◆ **What to do**
Without any pictures, the records below should be reproduced exactly.

◆ **Entries provided**
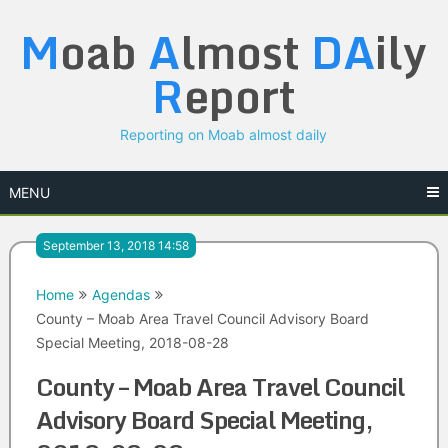
Skip
M
oab
A
lmost
DA
ily
to
content
R
eport
Reporting on Moab almost daily
MENU
September 13, 2018 14:58
Home
Agendas
County – Moab Area Travel Council Advisory Board
Special Meeting, 2018-08-28
County – Moab Area Travel Council
Advisory Board Special Meeting,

◆ **Exercise solution**
Skip
M
oab
A
lmost
DA
ily
to
content
R
eport
Reporting on Moab almost daily
MENU
September 13, 2018 14:58
Home
Agendas
County – Moab Area Travel Council Advisory Board
Special Meeting, 2018-08-28
County – Moab Area Travel Council
Advisory Board Special Meeting,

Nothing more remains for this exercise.